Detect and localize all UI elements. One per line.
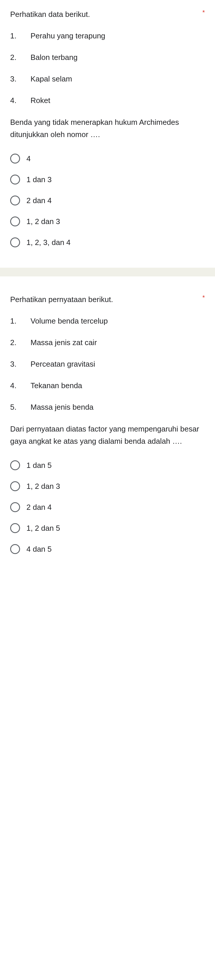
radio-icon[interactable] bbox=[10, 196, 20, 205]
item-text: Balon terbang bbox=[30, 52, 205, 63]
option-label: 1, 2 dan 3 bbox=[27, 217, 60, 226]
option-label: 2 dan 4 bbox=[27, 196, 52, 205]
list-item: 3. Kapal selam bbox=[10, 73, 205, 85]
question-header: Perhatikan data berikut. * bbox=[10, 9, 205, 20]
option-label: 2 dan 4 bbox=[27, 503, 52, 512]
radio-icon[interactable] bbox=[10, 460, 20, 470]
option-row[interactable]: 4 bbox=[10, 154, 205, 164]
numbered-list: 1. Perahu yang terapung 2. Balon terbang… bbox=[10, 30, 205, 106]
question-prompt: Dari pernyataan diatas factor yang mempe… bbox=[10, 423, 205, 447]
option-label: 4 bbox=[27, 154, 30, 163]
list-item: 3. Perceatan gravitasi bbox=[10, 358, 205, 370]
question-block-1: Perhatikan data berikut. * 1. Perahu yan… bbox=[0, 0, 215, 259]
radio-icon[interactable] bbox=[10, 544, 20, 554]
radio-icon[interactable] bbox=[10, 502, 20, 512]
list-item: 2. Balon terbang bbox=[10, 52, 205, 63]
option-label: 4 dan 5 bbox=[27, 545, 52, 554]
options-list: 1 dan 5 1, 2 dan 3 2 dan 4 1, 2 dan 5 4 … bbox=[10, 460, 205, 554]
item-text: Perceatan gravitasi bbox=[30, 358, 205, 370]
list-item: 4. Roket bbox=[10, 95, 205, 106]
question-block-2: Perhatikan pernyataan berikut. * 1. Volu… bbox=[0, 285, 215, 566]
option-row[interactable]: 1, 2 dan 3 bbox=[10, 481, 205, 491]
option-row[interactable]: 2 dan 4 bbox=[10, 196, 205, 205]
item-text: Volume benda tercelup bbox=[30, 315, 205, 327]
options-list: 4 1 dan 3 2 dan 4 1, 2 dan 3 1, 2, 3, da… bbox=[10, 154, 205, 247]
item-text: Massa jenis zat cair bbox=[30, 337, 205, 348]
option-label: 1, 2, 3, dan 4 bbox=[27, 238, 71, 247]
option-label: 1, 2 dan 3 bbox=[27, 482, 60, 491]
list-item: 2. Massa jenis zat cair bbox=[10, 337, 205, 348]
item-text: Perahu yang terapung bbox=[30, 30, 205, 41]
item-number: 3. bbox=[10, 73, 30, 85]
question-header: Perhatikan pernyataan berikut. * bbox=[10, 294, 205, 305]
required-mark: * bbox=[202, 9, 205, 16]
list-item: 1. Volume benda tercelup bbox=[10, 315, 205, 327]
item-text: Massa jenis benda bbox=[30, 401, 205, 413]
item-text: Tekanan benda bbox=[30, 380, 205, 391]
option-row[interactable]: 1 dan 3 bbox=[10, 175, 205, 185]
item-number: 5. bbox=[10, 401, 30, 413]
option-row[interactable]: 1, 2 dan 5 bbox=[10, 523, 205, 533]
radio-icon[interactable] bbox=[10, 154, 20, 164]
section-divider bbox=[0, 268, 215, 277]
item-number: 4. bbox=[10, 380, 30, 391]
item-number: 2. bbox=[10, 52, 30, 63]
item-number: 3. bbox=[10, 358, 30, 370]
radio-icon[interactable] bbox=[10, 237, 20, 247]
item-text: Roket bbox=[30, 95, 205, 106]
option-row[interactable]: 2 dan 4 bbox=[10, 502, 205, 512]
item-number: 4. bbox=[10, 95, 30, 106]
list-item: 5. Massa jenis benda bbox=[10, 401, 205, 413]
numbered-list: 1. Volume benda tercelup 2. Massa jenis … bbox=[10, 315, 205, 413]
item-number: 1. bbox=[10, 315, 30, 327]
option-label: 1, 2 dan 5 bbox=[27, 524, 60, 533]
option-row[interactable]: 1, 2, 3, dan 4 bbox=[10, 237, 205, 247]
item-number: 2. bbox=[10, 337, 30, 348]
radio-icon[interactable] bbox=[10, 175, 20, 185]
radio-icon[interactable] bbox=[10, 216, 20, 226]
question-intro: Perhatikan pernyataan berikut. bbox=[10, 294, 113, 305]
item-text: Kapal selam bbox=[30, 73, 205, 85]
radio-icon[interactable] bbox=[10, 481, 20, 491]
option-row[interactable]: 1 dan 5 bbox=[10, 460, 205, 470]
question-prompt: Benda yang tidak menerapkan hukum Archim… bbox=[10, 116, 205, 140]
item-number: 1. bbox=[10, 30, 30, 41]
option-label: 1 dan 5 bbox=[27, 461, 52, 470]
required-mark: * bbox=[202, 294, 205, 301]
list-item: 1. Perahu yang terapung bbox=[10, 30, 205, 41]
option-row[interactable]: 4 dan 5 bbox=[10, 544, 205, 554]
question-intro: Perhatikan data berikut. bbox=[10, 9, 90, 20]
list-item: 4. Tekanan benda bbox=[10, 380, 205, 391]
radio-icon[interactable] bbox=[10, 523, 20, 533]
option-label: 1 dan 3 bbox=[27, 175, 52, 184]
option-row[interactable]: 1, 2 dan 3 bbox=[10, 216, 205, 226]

++++++++

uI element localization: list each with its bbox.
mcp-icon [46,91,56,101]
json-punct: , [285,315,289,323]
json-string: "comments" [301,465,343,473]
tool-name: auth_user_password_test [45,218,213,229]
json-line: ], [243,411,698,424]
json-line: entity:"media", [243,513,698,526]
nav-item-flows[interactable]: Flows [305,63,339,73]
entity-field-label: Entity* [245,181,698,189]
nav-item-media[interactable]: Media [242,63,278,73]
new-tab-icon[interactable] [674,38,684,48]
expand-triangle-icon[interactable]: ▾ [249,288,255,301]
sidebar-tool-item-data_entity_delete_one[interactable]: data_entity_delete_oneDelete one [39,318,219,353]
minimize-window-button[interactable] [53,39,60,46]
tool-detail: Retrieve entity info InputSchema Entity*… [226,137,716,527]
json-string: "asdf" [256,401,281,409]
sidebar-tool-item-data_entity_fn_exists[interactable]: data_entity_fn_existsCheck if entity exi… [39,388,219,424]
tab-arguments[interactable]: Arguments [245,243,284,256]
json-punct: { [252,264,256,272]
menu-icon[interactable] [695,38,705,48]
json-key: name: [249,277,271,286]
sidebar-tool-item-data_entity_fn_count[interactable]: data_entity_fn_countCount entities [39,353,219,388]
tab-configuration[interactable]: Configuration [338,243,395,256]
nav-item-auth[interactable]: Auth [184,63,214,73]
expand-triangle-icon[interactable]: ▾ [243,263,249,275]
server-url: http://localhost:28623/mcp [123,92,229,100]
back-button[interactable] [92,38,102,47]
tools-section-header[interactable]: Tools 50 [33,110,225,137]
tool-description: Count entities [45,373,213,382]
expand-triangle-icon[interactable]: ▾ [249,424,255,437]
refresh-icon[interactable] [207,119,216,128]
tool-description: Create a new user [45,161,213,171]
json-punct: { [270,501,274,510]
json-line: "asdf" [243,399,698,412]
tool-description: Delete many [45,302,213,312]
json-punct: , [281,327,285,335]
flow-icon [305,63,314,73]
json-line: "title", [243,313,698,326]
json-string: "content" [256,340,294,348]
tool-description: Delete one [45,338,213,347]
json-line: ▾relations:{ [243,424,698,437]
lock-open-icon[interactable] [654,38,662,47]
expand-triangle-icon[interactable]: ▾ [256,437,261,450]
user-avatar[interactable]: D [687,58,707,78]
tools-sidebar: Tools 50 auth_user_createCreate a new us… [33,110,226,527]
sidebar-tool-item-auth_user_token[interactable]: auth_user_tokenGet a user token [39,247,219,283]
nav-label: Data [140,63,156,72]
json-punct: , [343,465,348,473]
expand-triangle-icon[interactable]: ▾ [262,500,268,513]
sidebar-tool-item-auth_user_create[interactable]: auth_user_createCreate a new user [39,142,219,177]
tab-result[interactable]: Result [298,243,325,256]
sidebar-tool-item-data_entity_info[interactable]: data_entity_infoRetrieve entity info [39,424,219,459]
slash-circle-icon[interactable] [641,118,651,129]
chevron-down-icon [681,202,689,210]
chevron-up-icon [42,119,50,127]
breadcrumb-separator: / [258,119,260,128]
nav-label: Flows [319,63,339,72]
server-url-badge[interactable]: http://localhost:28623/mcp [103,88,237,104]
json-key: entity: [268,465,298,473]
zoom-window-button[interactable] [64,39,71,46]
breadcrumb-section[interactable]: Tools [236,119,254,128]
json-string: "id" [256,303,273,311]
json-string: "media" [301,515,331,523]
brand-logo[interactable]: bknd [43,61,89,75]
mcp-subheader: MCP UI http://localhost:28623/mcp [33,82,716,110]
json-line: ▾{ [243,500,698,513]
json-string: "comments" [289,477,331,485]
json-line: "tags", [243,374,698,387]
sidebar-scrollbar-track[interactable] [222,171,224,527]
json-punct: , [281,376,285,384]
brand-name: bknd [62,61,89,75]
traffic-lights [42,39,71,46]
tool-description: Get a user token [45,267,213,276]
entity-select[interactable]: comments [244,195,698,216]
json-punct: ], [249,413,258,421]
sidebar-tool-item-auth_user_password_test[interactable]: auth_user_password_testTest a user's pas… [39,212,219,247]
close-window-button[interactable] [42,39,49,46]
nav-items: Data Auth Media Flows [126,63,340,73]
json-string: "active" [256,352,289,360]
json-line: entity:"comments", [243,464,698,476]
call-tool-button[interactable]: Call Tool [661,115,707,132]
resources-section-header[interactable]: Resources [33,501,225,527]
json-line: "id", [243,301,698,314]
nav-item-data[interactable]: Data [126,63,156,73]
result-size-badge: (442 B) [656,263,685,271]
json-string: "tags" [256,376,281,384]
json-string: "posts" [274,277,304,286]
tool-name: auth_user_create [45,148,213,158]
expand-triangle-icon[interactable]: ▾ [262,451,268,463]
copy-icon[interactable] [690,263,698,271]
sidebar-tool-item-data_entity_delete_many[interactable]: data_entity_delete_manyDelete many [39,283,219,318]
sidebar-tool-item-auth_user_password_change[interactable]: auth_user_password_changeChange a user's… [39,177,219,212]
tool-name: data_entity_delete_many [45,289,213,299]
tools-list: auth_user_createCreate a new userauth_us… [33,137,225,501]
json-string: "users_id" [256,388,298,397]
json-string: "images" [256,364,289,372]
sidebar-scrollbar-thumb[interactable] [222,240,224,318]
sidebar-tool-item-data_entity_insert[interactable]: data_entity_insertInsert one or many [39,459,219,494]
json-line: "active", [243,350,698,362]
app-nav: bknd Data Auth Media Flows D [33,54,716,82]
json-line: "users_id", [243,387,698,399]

++++++++

§ **YOUR TASK**: Each line holding the word "required" must be pulled from the records.

§ **RESPONSE TO THE EXERCISE**:
required-mark: * bbox=[202, 9, 205, 16]
required-mark: * bbox=[202, 294, 205, 301]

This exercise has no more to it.